Exercise brief:
Pick every line from the data below that contains the string "James" and copy it.
[Opening Task inputs section]
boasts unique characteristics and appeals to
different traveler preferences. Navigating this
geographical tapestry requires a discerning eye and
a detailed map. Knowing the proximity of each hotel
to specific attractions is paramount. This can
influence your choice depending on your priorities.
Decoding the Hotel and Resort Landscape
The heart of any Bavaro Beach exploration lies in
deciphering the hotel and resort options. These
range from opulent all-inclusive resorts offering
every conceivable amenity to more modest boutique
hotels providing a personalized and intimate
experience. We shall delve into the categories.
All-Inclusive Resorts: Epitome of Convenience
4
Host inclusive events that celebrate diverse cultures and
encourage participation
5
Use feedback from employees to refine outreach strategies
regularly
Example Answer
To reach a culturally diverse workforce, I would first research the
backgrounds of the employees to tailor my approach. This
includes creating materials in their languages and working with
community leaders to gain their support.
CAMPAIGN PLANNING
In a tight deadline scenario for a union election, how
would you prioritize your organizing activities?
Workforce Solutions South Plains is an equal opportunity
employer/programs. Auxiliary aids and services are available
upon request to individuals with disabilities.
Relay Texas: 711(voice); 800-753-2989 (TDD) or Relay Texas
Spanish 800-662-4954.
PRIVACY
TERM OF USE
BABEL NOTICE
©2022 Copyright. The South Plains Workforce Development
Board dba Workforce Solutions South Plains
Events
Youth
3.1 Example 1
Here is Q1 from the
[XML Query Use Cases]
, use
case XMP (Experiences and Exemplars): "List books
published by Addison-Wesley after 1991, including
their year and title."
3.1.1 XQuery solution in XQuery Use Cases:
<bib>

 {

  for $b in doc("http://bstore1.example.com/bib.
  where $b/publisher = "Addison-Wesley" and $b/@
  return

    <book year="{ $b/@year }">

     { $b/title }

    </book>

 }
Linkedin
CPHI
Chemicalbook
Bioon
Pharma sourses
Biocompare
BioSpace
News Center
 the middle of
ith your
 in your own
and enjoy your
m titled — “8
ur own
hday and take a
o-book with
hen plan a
[Closing Task inputs section]
[Opening Task inputs section]
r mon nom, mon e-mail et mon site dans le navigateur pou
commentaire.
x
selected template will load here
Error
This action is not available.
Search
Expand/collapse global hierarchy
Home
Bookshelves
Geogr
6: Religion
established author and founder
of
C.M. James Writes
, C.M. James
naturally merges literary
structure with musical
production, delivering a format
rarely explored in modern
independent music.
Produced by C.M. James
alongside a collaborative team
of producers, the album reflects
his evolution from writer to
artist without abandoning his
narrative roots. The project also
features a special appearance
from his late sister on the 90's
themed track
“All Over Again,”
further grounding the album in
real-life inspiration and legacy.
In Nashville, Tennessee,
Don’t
[Closing Task inputs section]
[Opening Task inputs section]
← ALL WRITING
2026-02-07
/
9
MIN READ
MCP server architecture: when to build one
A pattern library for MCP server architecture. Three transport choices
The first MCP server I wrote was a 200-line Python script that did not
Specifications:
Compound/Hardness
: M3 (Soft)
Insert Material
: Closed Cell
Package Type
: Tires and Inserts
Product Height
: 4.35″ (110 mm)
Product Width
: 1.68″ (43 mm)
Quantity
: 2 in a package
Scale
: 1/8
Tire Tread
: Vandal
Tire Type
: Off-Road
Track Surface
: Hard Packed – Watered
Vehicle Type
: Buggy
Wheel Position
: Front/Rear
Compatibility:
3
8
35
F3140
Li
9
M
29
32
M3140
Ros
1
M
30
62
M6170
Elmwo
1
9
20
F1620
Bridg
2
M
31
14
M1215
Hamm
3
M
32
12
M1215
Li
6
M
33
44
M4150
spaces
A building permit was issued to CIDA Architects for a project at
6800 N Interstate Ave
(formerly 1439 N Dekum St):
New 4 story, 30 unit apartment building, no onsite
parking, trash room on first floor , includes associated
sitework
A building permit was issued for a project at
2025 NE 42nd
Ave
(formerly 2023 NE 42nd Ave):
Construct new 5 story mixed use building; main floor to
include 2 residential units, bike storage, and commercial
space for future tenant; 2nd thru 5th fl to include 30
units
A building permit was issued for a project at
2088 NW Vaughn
[Closing Task inputs section]
Exercise answer:
C.M. James Writes
, C.M. James
Produced by C.M. James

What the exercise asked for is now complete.